TASK BRIEF:
The answer must consist of each line below that holds the word "Krishna", copied as it stands.

(Page-level text extractions)
○ ○ ○ ○ ○
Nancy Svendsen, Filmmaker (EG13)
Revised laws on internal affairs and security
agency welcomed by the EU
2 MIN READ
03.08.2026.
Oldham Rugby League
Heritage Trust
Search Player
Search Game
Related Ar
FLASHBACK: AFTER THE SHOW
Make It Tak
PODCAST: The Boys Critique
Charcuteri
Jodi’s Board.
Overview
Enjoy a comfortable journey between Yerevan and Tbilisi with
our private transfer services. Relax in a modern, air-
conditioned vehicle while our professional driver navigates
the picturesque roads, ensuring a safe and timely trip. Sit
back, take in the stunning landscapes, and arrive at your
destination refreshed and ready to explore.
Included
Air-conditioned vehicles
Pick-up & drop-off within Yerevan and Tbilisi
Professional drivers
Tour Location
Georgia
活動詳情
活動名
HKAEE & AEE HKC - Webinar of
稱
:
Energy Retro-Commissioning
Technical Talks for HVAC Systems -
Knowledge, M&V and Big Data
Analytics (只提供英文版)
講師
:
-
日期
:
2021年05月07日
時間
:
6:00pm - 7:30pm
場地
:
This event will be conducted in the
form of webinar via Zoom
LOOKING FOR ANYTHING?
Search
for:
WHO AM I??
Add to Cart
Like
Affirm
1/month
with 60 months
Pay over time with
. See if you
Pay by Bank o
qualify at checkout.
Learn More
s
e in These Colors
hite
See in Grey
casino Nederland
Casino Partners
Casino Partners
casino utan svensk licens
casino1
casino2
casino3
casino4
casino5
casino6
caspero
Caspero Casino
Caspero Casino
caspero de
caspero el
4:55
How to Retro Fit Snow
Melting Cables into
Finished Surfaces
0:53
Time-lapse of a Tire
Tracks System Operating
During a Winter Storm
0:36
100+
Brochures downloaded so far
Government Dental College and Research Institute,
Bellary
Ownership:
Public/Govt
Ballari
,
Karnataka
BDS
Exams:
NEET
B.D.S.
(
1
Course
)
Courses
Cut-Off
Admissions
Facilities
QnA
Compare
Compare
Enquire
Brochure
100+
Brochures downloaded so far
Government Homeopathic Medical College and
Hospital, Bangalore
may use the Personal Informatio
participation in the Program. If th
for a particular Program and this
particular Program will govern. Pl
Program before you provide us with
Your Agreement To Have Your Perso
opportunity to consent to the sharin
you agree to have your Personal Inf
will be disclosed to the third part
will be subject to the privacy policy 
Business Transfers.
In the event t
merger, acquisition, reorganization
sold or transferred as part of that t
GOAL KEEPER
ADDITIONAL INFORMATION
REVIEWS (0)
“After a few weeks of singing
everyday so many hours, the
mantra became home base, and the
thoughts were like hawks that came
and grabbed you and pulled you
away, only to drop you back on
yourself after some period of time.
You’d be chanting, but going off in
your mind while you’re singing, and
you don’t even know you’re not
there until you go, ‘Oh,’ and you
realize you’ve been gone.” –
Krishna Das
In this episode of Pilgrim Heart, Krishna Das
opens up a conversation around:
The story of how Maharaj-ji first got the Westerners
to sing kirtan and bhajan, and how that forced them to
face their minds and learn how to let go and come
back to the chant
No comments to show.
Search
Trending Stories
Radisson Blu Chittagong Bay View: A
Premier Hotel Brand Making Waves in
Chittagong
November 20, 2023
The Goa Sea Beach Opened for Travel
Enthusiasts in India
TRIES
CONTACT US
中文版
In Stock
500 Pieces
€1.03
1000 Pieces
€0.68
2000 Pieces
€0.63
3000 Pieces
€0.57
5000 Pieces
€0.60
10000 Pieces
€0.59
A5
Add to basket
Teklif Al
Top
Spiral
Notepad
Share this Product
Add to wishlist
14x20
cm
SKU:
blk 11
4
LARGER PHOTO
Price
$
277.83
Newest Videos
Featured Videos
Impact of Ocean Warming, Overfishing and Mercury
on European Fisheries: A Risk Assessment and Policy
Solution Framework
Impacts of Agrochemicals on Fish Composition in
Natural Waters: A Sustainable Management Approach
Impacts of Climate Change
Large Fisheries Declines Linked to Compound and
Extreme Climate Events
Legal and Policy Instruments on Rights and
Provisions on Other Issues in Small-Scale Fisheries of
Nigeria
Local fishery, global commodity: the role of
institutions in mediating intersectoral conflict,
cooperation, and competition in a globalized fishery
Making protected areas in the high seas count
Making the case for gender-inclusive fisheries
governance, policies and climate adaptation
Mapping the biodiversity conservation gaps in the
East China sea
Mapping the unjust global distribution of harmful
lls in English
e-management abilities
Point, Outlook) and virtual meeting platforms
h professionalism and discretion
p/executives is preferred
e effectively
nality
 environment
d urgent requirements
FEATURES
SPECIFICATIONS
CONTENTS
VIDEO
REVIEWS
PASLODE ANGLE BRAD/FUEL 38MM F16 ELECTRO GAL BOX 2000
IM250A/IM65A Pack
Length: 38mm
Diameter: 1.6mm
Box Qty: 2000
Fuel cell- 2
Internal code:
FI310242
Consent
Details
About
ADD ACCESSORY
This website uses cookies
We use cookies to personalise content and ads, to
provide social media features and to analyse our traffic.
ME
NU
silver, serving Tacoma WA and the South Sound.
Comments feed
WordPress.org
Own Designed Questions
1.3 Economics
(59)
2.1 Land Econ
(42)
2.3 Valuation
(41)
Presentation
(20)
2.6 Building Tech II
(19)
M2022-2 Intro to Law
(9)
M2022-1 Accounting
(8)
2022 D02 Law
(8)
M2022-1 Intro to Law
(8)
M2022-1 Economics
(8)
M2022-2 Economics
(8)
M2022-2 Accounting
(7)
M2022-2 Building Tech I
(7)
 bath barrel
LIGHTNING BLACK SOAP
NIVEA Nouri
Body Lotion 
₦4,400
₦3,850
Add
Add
○ ○ ○ ○ ○
EXERCISE SOLUTION:
Krishna Das
In this episode of Pilgrim Heart, Krishna Das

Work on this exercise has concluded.